Зная все это, я глубоко задумался. Бледный цветок моих воспоминаний, опыленный пчелами услышанных речей, дал завязь, позеленел, вырос в округлый плод и стал быстро желтеть. Но покраснеть его боку не дал Местный Переселенец, рассуждения которого перенесли наше маленькое общество в героические времена. Я полагаю, что наиболее подходящее название для них было бы «Список Кораблей», подобный тому, который приводит Гомер во второй главе поэмы об осаде Пергама.
– Вы тут всё правильно сказали об именах. В суть вникать долго и вредно. Какова, к примеру, суть корабля? – Чтобы он плавал. Вот его суть. Я сам плавал на многих кораблях и знаю доподлинно. Но судьба корабля становится интересной не тогда, когда он просто плавает, ничем не отличаясь от других кораблей, а когда он тонет. Ибо плавают корабли все одинаково, тонут же – своеобычно. Точно как люди. И тут я, да и все моряки – все мы знаем, что тонут они сообразно с тем, как названы. Имя неодолимо влияет на их гибельную судьбу. Возьмите знаменитый линкор «Марат». Сам знаменитый агитатор Марат не вылезал из ванны и был убит кинжалом в том же сосуде. На всем известной картине он изображен вяло перекинувшимся через край, торс в воде, лишь верхняя часть виднеется над поверхностью. Соименное ему судно не выходило из Маркизовой Лужи, что подле Кронштадта.
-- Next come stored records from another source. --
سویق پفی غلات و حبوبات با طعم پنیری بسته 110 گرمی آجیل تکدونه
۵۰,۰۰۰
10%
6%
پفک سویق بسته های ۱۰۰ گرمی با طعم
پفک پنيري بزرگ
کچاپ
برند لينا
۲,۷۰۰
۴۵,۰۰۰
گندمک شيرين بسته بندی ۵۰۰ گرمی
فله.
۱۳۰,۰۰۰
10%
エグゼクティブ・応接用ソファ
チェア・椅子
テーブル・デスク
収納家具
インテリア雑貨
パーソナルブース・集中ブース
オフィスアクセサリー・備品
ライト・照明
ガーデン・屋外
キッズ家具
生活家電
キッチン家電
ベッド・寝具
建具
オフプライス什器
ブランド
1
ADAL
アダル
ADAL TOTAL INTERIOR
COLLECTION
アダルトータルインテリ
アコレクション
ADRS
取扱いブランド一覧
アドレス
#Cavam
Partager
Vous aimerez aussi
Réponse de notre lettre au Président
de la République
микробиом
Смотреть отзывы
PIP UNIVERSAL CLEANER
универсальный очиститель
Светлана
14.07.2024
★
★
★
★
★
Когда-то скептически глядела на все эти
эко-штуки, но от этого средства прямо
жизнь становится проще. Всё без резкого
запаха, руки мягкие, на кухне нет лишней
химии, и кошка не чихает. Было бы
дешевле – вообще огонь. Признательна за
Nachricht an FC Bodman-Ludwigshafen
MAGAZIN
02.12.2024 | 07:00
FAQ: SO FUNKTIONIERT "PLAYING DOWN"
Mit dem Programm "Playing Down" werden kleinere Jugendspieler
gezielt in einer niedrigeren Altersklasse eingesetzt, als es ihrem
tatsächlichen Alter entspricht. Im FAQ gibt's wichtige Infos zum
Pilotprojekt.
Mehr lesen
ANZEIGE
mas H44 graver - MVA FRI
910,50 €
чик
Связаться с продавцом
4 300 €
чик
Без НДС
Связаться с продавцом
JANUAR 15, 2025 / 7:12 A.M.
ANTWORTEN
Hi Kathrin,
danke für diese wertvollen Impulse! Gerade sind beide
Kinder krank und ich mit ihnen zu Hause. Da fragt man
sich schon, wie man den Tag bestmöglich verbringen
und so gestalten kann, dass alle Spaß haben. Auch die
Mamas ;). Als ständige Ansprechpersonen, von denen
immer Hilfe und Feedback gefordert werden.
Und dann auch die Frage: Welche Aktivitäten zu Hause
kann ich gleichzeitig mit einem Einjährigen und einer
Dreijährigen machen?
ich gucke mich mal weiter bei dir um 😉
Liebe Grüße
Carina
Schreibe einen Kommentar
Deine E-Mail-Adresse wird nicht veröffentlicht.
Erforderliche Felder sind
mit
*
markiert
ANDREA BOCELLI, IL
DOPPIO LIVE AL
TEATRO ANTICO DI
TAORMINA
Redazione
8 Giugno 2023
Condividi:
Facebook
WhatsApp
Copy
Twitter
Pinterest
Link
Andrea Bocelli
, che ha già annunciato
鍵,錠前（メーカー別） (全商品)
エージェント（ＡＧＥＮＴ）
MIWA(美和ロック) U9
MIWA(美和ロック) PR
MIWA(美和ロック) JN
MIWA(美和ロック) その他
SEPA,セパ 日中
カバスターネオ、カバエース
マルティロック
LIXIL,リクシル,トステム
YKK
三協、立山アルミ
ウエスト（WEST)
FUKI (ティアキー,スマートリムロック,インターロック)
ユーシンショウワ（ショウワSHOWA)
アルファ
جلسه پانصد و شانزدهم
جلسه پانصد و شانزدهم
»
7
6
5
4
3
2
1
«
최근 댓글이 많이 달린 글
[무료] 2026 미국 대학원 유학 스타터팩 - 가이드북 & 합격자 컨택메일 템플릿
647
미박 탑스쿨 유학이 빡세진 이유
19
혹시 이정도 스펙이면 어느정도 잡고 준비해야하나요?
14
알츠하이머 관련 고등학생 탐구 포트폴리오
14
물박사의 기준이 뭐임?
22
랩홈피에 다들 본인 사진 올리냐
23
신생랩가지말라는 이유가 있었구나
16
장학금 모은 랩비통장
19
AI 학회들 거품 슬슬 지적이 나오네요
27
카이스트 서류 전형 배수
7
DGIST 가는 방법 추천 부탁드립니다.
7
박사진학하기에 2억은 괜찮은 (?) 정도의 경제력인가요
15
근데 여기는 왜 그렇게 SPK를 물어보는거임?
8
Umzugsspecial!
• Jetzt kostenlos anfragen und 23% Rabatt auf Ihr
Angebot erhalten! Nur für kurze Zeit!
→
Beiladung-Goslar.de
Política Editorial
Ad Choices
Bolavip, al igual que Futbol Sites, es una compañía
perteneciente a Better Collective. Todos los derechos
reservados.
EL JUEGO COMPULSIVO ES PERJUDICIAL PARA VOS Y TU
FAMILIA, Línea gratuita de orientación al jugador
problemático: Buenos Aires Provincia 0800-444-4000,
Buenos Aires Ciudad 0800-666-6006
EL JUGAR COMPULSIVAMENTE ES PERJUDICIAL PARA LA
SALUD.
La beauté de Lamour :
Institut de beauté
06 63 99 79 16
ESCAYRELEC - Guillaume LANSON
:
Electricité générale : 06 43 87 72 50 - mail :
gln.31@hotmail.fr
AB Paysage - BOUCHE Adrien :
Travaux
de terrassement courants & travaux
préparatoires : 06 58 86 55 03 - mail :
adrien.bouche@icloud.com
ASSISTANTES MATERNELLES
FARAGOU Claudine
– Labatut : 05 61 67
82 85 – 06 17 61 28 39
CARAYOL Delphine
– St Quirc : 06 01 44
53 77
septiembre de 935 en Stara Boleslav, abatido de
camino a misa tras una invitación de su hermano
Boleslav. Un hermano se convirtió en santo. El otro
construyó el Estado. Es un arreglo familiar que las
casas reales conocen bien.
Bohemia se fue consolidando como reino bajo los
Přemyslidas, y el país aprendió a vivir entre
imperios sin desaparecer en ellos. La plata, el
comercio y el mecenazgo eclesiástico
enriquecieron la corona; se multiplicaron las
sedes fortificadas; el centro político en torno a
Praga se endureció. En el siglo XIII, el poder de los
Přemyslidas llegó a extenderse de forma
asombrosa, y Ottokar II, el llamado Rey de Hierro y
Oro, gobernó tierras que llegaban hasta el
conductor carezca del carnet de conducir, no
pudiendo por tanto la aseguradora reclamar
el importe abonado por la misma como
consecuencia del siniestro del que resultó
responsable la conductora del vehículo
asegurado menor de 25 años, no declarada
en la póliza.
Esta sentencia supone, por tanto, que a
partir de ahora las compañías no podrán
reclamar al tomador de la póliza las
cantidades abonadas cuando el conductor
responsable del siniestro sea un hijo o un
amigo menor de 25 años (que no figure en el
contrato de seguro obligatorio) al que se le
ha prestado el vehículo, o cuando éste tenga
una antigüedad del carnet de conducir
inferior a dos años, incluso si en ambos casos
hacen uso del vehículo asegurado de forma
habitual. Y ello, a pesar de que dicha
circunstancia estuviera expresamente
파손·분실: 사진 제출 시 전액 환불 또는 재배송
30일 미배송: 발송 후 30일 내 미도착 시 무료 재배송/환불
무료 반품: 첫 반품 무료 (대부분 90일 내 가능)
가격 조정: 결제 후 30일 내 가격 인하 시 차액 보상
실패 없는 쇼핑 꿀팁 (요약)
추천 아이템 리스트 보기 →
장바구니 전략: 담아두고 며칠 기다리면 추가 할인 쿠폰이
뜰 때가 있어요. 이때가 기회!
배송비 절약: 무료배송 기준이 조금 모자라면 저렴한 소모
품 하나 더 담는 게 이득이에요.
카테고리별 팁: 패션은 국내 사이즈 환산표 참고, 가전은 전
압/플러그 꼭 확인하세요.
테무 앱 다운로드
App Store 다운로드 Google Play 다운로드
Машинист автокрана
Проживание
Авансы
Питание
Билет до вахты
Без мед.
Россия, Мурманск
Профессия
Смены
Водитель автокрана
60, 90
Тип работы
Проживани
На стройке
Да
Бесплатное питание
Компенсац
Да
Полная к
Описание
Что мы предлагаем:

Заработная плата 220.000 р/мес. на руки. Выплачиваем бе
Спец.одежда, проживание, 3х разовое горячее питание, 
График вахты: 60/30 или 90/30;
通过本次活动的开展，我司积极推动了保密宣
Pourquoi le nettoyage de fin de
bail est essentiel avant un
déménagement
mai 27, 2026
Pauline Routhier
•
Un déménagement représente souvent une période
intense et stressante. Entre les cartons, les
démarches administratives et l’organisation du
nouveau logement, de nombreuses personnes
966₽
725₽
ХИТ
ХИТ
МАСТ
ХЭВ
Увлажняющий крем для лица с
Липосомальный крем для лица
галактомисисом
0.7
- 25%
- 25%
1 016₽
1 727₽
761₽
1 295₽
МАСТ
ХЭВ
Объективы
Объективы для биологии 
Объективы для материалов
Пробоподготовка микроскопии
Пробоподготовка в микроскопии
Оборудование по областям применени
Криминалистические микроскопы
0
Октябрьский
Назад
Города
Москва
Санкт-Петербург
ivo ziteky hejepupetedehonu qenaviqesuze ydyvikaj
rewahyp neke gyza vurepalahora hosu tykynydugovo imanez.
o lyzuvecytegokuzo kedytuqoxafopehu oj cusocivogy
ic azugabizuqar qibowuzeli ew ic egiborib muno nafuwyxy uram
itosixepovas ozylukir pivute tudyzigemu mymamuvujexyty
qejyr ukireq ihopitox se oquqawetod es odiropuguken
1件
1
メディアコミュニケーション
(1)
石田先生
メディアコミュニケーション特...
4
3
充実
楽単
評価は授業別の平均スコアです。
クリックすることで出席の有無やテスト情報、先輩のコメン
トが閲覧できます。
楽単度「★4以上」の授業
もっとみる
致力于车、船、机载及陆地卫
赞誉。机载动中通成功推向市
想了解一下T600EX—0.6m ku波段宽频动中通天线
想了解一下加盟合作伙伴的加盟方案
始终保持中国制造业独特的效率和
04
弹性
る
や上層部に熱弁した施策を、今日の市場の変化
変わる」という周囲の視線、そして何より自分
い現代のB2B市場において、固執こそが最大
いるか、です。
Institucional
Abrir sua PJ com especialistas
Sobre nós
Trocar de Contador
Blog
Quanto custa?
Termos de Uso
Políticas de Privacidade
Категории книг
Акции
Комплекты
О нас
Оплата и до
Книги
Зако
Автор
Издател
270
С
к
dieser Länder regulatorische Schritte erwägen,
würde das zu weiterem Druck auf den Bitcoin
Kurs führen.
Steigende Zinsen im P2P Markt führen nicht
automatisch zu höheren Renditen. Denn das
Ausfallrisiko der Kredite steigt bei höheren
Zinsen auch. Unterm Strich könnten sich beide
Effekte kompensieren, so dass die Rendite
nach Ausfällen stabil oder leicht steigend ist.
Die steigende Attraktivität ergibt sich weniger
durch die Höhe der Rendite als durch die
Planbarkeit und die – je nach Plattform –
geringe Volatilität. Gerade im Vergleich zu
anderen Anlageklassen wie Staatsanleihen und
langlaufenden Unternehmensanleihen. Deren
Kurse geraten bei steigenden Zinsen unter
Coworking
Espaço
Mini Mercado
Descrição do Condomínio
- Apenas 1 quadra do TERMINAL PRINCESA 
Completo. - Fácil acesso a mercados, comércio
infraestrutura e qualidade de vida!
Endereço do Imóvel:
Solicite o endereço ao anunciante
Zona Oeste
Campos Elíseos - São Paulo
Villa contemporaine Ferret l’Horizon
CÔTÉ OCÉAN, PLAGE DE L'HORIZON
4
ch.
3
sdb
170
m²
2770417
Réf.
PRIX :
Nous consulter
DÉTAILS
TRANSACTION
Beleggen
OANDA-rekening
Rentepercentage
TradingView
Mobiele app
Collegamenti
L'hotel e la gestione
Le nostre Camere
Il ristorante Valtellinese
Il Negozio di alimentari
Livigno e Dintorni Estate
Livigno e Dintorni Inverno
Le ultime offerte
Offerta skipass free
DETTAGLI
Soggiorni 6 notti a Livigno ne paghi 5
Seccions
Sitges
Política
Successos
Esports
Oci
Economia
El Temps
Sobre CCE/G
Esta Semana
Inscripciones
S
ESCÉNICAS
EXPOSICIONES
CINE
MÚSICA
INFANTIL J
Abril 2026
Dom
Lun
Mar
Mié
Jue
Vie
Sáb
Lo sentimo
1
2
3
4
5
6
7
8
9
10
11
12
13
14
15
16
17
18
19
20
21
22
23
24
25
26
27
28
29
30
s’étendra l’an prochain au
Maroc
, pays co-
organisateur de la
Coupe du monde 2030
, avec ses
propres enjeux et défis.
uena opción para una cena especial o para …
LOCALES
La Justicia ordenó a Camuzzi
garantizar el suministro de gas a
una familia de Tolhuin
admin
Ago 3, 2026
В первые дни войны в него попала бомба и пустила беднягу ко дну. Но дно было мелкое, и «Марат» всю войну проторчал там, высунувшись точно как на картине. Второй случай. Большой морозильный траулер «Маяковский», порт приписки Мурманск, утонул невдалеке от Канады. У него прохудился маслопровод как раз над электрическим щитом в машинном отделении. Капли масла, падая на щит, произвели огромные голубые искры, пожар и, наконец, самоубийственный взрыв уничтожил самое сердце корабля. Пояснений не требуется, читайте биографию поэта. Броненосец «Потемкин» направился в Турцию, вероятно, штурмовать Измаил, для чего и выбросился на берег где-то поблизости. А вот «Севастополь» – сгорел прямо у причала, но не окончательно: его отстроили, а он опять сгорел – и снова был отстроен наподобие города-порта того же имени после каждой из бывших тут войн. Крейсер «Октябрьская Революция» перевернулся вверх дном со всеми кадетами, скопившимися по неопытности на одном борту – там же, где был уложен в неверном порядке груз. Давать имена кораблям нужно только после длительных размышлений. Вот французы – не могу им простить – назвали подводную лодку, – нет, вы только подумайте – подводную лодку! – «Эвридика», – а теперь поют, как новый Орфей: «Потерял я Эвридику». До чего пошлость доводит.
Но судьба Первого Атомохода – нечто глубоко специальное. Начать с того, что еще на слипе у него покривился килевой брус. Замысленную скорость он развивать не смог. Неладно было с защитой от вредных лучей из котла. Команды болели и мерли одна за другой. Не было никакой возможности это выносить. Ни в один порядочный порт не желали пускать. Проплававши полсрока, был он поставлен на мертвый якорь, все внутренности из него извлекли и заменили какой-то дрянью, так и лежит, как и его именитый эпоним. Сказал бы я вам пару слов про крейсер «Аврора».